The transformation of normal intestinal epithelium into colorectal cancer (CRC) involves coordinated changes across molecular, cellular, and architectural scales; yet, how these layers integrate remains poorly resolved. Here, we survey colorectal tumorigenesis by combining whole-transcriptome spatial molecular imaging (WTx CosMx SMI) with single-nucleus RNA-sequencing (snPATHO-seq) and digital histopathology on colon samples containing reference mucosa, adenomas and carcinomas, as well as a metastatic lymph node. Leveraging (discrete) histological annotations and (continuous) data-driven trajectories, we quantify the dynamics of cellular density, heterogeneity, function and signaling along the reference-adenoma–carcinoma axis, which is concordant in its spatial and molecular definition. This combination of analytical approaches across different data views let us chart tissue transformation across dimensions (physical/transcriptional) and scales (cell/tissue).

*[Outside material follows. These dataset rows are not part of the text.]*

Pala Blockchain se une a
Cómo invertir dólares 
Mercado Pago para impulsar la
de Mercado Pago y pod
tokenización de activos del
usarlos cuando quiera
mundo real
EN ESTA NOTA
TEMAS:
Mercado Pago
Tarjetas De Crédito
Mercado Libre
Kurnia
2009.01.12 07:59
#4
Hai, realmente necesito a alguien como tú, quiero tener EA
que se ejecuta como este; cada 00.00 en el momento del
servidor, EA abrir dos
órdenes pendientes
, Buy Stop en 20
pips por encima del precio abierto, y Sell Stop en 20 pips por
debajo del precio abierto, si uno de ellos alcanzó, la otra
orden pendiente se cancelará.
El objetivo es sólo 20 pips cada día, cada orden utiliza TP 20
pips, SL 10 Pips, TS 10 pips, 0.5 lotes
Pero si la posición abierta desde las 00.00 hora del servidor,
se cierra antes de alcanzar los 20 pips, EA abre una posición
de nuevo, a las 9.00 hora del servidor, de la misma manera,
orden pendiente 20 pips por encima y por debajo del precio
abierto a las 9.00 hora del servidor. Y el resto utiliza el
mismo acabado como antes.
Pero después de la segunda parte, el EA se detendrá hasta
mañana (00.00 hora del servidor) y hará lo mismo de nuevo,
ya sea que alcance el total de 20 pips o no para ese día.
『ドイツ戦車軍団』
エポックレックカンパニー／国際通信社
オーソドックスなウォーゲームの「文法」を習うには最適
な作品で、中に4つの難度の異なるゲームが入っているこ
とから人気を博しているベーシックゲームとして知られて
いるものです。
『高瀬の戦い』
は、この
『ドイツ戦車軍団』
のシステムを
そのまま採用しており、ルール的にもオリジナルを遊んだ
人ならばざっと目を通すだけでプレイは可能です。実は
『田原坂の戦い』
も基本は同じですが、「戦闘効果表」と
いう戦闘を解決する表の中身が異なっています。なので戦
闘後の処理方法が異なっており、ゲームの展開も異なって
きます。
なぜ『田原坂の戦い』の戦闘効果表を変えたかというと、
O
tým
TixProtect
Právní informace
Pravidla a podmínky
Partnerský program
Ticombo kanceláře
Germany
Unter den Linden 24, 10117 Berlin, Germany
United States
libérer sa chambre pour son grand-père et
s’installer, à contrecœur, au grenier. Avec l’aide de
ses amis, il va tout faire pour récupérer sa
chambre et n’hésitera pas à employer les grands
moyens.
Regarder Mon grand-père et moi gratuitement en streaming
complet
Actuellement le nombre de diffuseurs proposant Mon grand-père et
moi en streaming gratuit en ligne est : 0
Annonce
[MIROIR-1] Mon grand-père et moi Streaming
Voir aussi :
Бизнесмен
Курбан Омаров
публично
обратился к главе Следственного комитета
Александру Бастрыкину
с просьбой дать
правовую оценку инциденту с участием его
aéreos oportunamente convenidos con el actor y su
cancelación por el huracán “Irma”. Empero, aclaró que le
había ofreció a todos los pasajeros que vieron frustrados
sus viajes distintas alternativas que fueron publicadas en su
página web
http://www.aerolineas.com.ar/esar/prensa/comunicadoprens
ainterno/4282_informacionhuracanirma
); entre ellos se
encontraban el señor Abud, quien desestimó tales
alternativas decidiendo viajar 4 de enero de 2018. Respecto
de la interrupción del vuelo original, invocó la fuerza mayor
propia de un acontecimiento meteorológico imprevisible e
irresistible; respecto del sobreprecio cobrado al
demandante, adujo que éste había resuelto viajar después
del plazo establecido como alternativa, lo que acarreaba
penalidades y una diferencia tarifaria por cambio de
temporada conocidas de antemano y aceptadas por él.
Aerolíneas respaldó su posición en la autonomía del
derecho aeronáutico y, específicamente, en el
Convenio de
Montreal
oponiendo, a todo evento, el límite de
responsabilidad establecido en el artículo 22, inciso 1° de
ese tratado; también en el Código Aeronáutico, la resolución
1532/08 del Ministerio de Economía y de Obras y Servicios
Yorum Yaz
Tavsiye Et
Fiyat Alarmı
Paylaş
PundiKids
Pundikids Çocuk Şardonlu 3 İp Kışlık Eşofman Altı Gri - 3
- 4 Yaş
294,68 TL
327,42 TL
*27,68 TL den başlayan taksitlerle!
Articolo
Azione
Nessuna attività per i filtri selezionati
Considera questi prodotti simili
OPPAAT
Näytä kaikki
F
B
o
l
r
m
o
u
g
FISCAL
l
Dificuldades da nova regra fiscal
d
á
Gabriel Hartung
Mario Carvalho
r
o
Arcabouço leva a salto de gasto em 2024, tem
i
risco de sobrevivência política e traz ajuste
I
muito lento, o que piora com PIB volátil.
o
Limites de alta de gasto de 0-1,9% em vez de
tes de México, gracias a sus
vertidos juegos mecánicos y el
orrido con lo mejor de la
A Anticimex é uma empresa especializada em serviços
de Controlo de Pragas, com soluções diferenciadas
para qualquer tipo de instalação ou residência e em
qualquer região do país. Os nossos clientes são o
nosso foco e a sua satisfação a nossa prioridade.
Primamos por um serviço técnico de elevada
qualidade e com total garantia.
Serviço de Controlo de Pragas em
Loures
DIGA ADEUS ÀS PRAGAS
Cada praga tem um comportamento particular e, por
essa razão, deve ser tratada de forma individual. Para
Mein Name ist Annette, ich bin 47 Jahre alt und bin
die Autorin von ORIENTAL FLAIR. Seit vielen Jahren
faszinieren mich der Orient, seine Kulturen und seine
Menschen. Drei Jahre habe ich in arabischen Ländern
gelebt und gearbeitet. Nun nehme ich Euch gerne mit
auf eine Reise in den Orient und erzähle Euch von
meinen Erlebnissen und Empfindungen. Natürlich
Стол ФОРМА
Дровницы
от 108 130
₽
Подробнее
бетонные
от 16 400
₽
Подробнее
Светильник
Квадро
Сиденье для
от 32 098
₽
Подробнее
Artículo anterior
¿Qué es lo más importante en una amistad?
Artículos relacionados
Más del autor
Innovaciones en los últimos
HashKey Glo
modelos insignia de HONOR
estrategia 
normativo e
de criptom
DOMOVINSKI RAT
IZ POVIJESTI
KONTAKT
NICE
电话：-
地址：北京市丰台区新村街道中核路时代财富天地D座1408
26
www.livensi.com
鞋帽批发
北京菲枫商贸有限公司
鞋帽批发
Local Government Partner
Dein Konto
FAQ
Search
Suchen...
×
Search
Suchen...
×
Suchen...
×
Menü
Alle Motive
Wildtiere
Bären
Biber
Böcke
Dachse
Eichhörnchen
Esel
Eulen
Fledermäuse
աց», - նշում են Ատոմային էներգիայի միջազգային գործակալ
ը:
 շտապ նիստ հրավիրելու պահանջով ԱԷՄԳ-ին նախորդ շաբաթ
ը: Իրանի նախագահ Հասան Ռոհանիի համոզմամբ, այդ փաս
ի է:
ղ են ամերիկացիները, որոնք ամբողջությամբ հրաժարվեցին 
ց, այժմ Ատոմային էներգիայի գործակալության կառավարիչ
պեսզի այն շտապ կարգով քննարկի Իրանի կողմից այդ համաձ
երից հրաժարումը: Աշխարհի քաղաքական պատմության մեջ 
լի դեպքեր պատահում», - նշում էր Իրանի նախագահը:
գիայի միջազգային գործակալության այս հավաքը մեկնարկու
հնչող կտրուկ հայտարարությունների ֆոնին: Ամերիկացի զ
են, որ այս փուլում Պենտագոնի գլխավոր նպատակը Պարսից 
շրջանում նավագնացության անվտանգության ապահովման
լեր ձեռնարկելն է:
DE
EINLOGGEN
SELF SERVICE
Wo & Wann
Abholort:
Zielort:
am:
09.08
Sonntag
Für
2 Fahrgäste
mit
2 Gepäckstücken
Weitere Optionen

We resolve ∼3.5 million cells into 43 epithelial, immune, and stromal subpopulations that exhibit a bi-furcating tumor evolution: On the one hand, LGR5+ stem-like epithelial cells are enriched in highly homogeneous proliferative tumor cores. On the other hand, MMP7+ fetal-like states are restricted to immunosuppressive invasive fronts, rich in cancer-associated fibroblasts (CAFs) and tumor-associated macrophages. These subpopulations form concentric spatial layers that organize transformed regions, and their compound aligns with histological malignancy. We further define ‘transition crypts’ – single colonic crypts with divided histological and transcriptional makeup – that arise from rare crypt fusion or abrupt transformation events. Finally, we trace MMP7+ fetal-like tumor cell states and concomitant myofibroblast-like FAP+ CAFs to lymphovascular invasion sites and matched lymph node metastases, thereby recapitulating invasive programs at single-cell resolution and across sites.

In all, we present single cell- and WTx-resolved spatial data that are among the first of their kind. These open up spatial-centric, out-of-the-box analytical avenues to resolve the molecular, cellular and architectural dynamics that attend tissue transformation during CRC onset, progression and dissemination.